===== Given data

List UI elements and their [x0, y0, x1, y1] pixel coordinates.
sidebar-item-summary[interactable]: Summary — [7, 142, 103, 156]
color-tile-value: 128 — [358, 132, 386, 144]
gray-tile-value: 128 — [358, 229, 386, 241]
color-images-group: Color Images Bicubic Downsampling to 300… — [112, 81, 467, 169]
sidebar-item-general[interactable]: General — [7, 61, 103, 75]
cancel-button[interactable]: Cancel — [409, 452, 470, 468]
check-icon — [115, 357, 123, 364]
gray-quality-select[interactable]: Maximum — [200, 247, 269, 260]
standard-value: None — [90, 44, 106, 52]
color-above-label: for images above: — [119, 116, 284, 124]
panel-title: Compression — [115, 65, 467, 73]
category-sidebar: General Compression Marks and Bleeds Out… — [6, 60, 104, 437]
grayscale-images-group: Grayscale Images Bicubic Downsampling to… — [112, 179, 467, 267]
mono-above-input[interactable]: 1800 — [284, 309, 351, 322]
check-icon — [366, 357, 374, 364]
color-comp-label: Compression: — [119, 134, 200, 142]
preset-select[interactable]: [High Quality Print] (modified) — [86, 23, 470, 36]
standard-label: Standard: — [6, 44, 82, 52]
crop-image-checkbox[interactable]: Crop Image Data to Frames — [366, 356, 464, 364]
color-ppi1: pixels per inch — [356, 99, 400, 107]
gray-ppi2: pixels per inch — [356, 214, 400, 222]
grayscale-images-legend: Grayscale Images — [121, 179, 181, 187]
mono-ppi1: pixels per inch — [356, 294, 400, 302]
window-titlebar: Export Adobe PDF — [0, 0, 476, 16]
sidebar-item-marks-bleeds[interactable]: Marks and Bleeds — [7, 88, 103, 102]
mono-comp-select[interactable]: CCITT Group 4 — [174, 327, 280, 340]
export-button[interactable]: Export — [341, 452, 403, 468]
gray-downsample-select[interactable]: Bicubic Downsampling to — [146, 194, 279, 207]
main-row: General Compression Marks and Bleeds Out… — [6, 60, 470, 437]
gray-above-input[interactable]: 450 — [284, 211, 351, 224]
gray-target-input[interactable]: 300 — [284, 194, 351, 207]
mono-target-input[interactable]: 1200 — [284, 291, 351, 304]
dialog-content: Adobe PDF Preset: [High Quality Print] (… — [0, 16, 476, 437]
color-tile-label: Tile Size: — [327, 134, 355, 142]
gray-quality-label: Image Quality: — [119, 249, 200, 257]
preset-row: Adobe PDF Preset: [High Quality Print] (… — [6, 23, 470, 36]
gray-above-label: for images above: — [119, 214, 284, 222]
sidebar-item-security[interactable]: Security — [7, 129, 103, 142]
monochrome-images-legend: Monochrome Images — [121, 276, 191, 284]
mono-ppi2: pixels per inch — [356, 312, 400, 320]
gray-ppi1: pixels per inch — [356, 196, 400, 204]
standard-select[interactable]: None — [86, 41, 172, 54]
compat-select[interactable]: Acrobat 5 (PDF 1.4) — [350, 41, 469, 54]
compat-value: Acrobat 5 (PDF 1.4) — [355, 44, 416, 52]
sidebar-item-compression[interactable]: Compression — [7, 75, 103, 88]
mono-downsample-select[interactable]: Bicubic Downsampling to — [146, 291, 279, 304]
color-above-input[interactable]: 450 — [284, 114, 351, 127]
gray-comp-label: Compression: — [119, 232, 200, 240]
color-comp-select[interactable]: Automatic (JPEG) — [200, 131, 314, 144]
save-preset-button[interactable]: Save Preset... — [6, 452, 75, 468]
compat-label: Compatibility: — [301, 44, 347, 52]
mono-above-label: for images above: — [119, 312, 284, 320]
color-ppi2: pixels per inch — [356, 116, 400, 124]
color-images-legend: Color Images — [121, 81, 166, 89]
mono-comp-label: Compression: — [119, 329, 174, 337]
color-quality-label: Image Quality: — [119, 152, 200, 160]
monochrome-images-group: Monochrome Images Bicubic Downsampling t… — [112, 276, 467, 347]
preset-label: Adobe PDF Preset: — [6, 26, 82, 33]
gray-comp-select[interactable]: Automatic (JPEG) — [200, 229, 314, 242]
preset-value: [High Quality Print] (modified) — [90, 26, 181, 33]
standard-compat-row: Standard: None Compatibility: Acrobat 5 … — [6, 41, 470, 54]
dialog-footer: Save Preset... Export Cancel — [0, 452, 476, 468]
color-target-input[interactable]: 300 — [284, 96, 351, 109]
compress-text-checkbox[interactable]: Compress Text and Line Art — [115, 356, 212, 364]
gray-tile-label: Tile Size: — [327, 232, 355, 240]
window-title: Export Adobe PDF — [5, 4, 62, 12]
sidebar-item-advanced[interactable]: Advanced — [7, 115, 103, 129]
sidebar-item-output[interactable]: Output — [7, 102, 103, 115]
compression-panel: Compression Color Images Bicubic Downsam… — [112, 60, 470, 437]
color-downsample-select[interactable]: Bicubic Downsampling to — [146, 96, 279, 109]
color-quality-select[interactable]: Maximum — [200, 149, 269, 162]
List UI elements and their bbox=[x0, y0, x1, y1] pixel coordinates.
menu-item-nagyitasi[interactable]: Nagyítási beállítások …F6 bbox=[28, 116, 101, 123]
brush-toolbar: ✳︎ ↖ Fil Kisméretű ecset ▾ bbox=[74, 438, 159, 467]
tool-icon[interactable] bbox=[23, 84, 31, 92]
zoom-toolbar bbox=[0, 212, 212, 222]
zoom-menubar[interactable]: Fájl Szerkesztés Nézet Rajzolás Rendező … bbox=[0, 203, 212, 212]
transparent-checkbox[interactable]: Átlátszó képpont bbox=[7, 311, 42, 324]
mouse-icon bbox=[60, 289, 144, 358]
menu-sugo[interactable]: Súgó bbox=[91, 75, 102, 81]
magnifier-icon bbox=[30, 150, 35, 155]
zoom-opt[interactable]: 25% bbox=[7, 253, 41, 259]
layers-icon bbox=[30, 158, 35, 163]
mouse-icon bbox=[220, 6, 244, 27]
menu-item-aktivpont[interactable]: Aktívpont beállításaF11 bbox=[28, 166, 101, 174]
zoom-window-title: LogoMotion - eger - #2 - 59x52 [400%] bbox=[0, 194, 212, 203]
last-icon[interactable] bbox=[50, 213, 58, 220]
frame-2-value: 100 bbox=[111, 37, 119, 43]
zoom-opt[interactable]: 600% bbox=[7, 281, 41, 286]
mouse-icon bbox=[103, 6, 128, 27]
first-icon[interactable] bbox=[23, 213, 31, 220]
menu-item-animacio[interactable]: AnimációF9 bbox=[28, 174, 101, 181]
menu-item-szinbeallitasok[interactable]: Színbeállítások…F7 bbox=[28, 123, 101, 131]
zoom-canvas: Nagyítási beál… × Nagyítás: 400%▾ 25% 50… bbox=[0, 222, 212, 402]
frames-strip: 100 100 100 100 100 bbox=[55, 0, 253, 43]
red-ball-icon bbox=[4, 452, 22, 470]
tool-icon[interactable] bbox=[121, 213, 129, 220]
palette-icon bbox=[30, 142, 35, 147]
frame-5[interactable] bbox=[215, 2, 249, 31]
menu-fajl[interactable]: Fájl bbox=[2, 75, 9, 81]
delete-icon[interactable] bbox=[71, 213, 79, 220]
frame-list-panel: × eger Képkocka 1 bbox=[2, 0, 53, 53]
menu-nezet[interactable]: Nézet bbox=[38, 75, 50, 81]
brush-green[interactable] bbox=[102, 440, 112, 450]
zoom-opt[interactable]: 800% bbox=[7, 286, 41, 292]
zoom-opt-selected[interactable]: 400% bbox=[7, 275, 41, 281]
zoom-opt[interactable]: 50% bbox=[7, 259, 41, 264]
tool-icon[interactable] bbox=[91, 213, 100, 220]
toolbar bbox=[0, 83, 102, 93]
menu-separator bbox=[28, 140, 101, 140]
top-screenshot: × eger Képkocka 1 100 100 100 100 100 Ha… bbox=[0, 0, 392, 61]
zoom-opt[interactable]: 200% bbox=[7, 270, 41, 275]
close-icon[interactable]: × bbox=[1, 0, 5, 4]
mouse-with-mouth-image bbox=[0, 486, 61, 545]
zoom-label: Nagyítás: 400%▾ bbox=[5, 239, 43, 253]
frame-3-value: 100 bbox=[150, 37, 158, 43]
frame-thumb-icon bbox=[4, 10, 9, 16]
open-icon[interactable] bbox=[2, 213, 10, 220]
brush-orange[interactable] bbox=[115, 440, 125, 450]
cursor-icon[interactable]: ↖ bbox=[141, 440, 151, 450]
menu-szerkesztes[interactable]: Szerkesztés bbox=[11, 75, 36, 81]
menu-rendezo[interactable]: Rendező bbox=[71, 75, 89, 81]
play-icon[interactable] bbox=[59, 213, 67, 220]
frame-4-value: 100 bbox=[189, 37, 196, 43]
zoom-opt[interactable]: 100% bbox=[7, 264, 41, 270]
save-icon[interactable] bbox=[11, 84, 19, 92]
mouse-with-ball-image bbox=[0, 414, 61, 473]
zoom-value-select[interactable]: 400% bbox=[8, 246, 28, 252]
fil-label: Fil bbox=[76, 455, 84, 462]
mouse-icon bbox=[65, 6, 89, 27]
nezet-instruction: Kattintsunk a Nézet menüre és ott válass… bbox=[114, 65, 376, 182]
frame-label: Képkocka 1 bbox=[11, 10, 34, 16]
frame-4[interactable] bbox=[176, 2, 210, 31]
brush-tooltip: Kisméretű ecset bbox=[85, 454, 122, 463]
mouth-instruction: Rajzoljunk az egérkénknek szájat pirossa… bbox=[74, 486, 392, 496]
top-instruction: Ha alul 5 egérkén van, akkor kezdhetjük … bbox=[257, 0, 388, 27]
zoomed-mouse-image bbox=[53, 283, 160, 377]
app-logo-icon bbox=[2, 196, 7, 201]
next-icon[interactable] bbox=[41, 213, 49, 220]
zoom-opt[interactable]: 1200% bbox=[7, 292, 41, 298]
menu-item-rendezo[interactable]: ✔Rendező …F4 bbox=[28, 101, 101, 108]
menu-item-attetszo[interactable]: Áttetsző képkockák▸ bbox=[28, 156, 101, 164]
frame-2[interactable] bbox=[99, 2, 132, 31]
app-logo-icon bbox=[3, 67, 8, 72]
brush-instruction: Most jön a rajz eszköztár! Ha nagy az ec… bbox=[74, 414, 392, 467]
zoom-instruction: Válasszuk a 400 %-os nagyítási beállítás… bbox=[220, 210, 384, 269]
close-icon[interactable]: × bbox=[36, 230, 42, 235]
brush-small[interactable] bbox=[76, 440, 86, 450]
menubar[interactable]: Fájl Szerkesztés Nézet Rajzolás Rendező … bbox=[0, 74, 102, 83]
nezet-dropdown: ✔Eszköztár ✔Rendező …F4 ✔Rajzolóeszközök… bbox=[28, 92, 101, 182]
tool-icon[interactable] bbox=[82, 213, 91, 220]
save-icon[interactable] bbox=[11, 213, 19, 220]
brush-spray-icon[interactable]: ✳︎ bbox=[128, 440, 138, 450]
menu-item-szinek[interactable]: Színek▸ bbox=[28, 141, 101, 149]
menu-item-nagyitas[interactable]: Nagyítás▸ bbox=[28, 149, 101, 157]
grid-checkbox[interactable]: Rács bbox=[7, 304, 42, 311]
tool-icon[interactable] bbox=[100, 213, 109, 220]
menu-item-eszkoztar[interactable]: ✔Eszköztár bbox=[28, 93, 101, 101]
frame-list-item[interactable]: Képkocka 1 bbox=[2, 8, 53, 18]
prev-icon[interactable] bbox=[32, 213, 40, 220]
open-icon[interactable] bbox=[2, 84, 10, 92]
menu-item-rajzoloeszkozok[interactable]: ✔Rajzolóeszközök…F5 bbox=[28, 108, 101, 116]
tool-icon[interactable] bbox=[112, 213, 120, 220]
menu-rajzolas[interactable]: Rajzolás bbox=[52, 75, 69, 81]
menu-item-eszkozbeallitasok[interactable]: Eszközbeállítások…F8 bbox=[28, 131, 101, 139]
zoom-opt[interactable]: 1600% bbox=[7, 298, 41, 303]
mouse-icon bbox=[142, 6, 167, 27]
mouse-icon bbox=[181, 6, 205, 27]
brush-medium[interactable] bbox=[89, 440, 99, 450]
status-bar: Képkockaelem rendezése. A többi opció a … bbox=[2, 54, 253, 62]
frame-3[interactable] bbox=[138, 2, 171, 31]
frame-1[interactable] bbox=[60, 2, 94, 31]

==========

> What needs to be done
If a line above contains the string "elements", count it, then give the total and nothing else.

> Result
2